Yesterday, my colleague Doug Bandow blogged about Scottish independence, concluding with the following: “Whatever the Scots choose on September 18, Americans should wish them well.” I just wanted to add a quick point here, drawing on something law professor Eric Posner said on this issue: “the benefits of a large country—mainly, security and a large internal market—are of diminishing significance in a world of free trade and relative peace.”
To me, this is a very important consideration. If Scottish independence meant an increased chance of war or high tariffs designed to separate the Scottish market from the rest of the world, it would be worrying. But those seem unlikely.

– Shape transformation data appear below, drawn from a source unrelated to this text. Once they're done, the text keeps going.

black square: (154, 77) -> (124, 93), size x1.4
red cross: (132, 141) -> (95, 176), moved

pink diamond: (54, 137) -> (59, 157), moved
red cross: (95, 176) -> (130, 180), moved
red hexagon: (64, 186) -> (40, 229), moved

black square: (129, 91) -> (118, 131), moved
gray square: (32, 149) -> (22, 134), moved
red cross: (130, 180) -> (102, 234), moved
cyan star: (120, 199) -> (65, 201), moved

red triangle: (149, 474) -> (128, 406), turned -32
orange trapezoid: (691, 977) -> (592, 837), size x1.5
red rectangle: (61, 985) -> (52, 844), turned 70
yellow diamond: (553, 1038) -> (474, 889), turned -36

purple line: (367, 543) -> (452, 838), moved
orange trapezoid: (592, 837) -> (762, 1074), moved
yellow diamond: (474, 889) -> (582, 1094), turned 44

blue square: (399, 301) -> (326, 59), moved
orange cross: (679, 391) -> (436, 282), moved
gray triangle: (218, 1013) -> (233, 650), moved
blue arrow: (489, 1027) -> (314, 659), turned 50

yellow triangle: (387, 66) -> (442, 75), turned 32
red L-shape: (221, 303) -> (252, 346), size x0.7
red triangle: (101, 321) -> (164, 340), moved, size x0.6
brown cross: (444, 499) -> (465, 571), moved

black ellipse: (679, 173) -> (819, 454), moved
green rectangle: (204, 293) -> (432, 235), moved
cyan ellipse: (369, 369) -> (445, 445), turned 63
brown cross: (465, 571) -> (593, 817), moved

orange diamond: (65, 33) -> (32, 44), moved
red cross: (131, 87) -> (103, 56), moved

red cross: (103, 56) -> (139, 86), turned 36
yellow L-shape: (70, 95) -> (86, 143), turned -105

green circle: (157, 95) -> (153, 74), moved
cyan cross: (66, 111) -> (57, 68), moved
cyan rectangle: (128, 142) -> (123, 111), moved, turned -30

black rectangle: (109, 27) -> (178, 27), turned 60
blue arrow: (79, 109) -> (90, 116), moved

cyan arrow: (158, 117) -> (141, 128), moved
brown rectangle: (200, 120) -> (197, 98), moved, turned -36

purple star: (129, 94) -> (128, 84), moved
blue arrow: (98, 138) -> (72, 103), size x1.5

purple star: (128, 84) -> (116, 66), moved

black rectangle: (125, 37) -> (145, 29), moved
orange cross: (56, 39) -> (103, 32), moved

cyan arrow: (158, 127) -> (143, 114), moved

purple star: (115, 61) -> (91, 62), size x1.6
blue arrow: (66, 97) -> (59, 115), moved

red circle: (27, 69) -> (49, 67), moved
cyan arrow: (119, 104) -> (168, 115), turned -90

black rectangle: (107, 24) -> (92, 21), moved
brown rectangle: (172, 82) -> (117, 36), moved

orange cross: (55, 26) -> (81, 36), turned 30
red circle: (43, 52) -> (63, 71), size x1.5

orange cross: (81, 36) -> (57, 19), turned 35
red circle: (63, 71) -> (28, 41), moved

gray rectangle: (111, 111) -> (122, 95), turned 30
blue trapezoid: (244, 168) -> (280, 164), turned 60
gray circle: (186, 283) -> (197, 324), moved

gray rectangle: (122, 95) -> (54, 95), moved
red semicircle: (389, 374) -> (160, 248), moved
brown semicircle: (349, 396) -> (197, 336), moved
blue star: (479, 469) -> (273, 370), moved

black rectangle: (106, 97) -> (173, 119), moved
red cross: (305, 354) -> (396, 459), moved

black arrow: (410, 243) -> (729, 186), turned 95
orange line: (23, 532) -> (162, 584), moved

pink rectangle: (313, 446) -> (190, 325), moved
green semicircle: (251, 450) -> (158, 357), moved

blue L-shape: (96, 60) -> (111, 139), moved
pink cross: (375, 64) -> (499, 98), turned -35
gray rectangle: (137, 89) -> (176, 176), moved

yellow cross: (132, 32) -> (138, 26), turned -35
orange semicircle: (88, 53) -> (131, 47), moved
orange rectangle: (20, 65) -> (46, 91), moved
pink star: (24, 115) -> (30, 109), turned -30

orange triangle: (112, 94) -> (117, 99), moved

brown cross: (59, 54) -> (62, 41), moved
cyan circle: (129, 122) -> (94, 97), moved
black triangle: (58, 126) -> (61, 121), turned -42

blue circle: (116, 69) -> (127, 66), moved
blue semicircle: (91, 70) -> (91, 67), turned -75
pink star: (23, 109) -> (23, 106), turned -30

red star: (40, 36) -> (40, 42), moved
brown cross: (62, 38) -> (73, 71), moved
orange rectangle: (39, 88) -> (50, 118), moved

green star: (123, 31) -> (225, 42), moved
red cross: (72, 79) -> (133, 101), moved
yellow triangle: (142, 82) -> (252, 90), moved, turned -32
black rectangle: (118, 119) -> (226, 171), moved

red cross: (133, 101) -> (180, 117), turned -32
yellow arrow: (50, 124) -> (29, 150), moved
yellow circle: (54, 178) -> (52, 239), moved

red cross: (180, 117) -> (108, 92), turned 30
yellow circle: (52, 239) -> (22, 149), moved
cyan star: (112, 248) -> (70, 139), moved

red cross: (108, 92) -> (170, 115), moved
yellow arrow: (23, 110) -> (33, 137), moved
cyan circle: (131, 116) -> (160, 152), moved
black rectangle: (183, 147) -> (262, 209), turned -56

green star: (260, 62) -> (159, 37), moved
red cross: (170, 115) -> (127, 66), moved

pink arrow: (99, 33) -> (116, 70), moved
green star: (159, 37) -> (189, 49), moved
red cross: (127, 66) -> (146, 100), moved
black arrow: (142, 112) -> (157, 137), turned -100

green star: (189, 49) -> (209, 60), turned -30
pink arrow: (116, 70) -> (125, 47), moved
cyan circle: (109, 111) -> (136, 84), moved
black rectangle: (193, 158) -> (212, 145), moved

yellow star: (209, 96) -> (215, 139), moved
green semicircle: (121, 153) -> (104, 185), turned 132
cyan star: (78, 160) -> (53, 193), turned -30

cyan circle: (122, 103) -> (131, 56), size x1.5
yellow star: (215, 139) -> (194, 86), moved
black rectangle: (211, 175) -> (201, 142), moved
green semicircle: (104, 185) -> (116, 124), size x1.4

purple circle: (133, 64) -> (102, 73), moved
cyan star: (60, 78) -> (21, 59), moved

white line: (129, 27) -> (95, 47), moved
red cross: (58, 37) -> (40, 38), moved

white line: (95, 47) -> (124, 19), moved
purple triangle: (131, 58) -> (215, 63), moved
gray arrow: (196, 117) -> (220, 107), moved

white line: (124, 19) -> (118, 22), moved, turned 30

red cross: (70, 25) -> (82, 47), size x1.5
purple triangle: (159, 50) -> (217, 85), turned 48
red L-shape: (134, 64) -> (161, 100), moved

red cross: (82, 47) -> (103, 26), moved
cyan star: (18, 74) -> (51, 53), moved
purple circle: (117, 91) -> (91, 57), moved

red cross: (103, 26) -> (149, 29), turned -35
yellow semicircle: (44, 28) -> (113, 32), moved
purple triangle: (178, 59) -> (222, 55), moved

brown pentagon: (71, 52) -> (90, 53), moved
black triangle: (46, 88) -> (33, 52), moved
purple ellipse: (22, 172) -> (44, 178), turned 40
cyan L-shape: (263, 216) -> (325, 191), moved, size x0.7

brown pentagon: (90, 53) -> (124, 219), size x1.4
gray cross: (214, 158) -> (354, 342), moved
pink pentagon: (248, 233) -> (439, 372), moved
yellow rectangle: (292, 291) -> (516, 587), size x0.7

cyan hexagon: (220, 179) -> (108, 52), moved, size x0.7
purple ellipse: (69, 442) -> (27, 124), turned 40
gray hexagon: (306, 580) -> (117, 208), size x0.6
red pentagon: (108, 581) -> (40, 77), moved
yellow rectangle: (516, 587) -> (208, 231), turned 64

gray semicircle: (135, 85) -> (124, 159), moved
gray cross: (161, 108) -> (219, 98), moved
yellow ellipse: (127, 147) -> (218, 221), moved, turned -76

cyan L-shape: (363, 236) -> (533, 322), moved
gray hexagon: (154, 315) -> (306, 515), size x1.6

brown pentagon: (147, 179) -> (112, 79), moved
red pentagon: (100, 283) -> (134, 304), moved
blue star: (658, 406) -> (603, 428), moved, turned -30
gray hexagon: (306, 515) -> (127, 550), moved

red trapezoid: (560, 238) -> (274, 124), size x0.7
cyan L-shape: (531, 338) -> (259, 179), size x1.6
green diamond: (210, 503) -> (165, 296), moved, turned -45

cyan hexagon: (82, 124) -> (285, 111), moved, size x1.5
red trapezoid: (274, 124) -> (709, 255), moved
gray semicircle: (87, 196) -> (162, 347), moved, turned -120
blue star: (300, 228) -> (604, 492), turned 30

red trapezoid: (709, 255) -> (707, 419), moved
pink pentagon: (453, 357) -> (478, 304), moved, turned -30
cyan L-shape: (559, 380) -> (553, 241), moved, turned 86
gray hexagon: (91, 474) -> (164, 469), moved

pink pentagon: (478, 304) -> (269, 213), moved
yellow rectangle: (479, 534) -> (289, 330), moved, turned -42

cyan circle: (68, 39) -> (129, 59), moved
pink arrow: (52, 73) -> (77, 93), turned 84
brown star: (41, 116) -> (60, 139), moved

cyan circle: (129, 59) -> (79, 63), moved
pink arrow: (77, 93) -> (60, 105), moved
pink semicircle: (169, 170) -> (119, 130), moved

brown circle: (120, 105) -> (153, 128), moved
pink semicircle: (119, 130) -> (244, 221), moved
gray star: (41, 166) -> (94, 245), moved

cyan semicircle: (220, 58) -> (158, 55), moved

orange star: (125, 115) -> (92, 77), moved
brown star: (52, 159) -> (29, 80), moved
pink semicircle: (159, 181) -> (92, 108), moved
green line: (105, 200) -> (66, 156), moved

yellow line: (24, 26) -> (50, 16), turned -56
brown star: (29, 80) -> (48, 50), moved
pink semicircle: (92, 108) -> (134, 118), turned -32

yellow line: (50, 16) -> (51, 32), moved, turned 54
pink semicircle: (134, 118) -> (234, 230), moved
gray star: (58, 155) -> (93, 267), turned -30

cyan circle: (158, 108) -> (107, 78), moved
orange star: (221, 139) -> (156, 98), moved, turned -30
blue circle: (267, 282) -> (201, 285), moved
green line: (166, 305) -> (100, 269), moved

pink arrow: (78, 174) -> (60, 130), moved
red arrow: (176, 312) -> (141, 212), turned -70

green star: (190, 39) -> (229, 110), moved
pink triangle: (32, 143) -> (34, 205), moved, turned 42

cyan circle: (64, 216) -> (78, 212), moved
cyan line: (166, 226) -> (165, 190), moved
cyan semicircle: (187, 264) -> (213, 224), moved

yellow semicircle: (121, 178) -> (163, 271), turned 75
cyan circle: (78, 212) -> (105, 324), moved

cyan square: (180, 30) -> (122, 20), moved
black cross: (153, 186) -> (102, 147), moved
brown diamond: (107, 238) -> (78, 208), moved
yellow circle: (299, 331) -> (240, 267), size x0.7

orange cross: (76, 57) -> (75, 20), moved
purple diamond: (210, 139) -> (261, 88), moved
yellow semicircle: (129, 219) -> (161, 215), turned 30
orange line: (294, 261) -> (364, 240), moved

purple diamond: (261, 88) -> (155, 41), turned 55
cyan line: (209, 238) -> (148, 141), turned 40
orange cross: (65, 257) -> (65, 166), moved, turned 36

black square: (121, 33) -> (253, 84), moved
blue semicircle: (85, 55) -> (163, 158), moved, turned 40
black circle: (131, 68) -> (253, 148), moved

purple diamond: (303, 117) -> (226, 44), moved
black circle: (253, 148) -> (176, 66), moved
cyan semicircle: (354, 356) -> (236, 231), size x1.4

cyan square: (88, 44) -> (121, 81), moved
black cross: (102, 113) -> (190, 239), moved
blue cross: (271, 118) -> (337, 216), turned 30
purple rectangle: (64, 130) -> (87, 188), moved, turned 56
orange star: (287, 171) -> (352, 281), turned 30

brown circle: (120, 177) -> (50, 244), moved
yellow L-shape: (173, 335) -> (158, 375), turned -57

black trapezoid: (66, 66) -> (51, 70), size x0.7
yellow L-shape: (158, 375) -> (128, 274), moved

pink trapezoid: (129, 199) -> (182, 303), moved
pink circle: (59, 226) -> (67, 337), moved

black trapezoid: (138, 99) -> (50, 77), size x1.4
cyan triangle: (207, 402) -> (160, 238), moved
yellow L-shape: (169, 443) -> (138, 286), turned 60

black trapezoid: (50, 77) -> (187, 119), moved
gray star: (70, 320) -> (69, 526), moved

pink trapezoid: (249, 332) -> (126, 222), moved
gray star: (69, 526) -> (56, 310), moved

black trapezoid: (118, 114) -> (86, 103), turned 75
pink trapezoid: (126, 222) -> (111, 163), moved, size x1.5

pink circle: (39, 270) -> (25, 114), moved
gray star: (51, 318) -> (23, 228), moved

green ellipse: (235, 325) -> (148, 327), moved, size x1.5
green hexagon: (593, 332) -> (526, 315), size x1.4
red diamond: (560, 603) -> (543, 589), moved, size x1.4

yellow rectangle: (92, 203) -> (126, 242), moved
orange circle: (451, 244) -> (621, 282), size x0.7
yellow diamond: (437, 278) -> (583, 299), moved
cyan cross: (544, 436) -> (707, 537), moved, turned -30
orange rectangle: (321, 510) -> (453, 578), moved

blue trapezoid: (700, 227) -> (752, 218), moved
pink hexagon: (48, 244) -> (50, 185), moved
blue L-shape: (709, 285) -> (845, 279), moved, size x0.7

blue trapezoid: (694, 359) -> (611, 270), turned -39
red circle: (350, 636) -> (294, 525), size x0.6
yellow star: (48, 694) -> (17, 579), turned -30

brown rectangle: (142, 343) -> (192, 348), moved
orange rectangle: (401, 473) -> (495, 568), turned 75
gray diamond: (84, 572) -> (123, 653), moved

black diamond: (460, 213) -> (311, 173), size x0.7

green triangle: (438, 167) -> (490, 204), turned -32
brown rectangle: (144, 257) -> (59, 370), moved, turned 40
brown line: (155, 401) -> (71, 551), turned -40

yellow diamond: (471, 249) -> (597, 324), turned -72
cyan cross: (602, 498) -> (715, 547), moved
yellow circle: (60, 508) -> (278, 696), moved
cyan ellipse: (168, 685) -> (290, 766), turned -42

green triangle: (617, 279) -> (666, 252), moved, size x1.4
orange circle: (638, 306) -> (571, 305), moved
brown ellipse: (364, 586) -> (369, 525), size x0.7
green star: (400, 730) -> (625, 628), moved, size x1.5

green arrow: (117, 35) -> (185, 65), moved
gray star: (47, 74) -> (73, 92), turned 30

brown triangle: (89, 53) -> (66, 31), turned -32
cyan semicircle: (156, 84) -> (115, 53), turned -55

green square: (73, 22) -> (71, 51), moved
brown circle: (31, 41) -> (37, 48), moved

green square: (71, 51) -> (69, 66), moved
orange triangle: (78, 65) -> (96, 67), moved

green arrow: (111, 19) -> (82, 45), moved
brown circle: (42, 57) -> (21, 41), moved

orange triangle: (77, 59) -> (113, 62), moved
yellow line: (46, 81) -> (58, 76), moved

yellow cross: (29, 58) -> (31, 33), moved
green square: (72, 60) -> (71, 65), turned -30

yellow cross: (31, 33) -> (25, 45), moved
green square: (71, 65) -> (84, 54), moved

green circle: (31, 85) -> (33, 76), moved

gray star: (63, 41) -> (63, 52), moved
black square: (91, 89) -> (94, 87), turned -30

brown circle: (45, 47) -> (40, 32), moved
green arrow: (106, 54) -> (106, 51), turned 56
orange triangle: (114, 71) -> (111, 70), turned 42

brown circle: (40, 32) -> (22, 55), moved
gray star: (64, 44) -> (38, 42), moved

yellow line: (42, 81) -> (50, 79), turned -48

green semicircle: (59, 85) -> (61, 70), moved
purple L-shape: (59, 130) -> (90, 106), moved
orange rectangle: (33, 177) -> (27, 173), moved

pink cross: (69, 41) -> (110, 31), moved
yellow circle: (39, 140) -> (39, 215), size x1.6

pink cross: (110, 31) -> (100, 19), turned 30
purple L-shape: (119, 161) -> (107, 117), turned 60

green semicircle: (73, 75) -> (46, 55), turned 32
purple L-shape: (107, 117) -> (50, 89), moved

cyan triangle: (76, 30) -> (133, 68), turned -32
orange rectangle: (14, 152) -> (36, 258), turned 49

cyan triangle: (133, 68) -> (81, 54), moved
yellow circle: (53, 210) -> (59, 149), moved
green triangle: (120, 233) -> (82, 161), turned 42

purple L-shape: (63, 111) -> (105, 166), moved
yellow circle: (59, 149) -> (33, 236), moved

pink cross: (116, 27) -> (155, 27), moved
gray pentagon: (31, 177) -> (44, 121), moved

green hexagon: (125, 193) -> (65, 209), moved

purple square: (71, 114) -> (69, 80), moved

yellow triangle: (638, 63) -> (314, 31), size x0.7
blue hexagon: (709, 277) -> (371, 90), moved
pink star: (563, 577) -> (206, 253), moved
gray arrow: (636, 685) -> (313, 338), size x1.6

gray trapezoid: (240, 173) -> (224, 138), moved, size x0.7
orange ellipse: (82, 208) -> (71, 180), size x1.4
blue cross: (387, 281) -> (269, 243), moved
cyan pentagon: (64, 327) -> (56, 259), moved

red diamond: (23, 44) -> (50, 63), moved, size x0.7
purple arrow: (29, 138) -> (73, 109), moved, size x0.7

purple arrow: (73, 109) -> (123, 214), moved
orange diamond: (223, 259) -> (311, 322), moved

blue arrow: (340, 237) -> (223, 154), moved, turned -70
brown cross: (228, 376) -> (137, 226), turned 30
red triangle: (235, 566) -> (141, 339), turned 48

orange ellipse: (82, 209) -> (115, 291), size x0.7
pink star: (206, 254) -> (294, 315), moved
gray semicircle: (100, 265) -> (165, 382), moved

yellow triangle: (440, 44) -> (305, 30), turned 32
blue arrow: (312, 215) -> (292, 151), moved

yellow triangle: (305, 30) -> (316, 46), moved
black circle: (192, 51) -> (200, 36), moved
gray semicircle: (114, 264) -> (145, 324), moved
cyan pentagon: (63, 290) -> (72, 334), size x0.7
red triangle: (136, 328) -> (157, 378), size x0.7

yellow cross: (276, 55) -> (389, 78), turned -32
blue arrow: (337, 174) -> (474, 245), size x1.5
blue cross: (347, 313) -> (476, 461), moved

In terms of war and peace, there have been no Mel Gibson sightings that I’m aware of. On trade, there may be some bureaucratic challenges, but it seems clear the goal is for Scotland to join the EU and be part of its large, single market. As for trade with the rest of the world, Scotland will take on the EU’s trade policy–which is not perfect of course–but has followed the trend toward liberalization that the rest of the world has pursued over the past few decades. In all likelihood, Scotland will continue to search for export markets for its whisky and allow the free flow of imports.
If Scottish independence meant it would become like North Korea, I’d be concerned. But it doesn’t seem like that’s the path it is on. With the exception of a few regions, we live in a highly integrated, peaceful world. Scottish independence would not change that.